Vivaldi CEO and Founder Erich Joachimstaler took an opportunity to outline key differences between the markets, both existing and emerging, in the western world and in the eastern world, specifically Asia. A considerable number of companies have shifted their attention to Asia with plans to capitalize on the rise of their middle class. The issue with this approach is that there are remarkable differences between the markets in the west and those in Asia, especially as it relates to the rising middle class.

Traditional western marketing strategies have little to no weight in Asia, as the middle class is growing far more rapidly than it ever has in the west, and with little to no brand loyalty. The level of competition in these markets is incredibly fierce because of the lack of established brands in pre-existing years and markets. This emerging middle class has two general reference points, the rising lower-tier rising up and the upper-tier that is purchasing down. Contributing to the complexity are the various companies entering in the middle of the markets, being chased by smaller companies, offering products that are “good-enough” as well as from more intricate products from larger companies.

“There are significant differences…between the West and the East when it comes to realizing the potential opportunities afforded by the rising emerging markets middle class.”

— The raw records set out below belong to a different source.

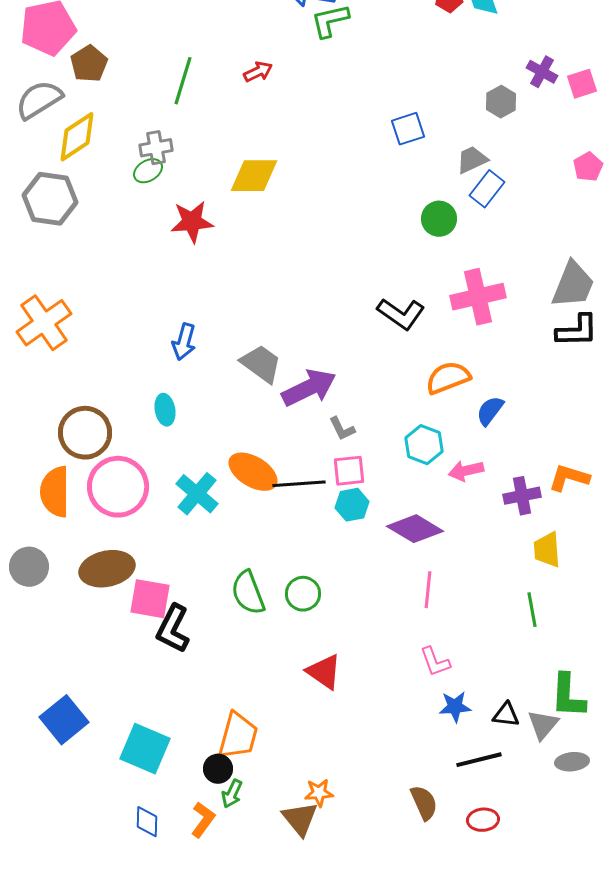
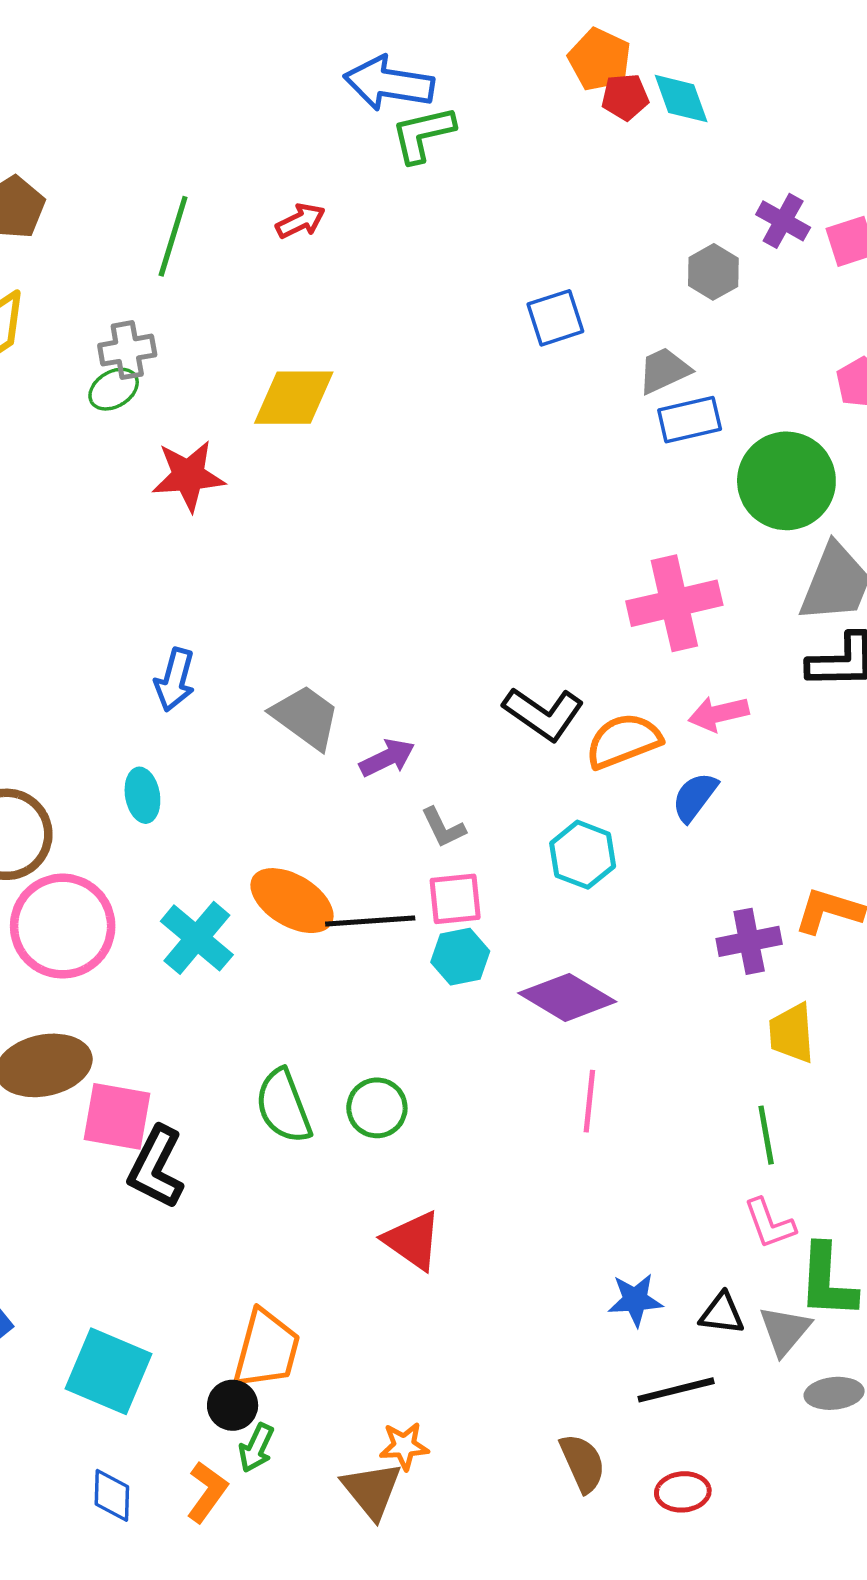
blue rectangle: (487, 189) -> (690, 420), turned 39
green circle: (439, 219) -> (786, 481), moved, size x1.6
black L-shape: (401, 314) -> (543, 714), moved
purple arrow: (309, 388) -> (387, 758), size x0.6
pink arrow: (466, 471) -> (719, 714), moved
pink L-shape: (435, 662) -> (769, 1223), moved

Consumers are becoming more informed and demanding quality. Companies are finding it difficult to enter the market without brand equity and are being limited to two choices; entering at the bottom of the market and competing based on lower price-points or they can position themselves at the higher end of the market by trying to appeal to customer wants and desires, which requires a strong brand. In order to select and execute the right approach in Asian markets, companies need to understand both local and cultural context and find a way to properly insert their brand and their product within the framework of that context.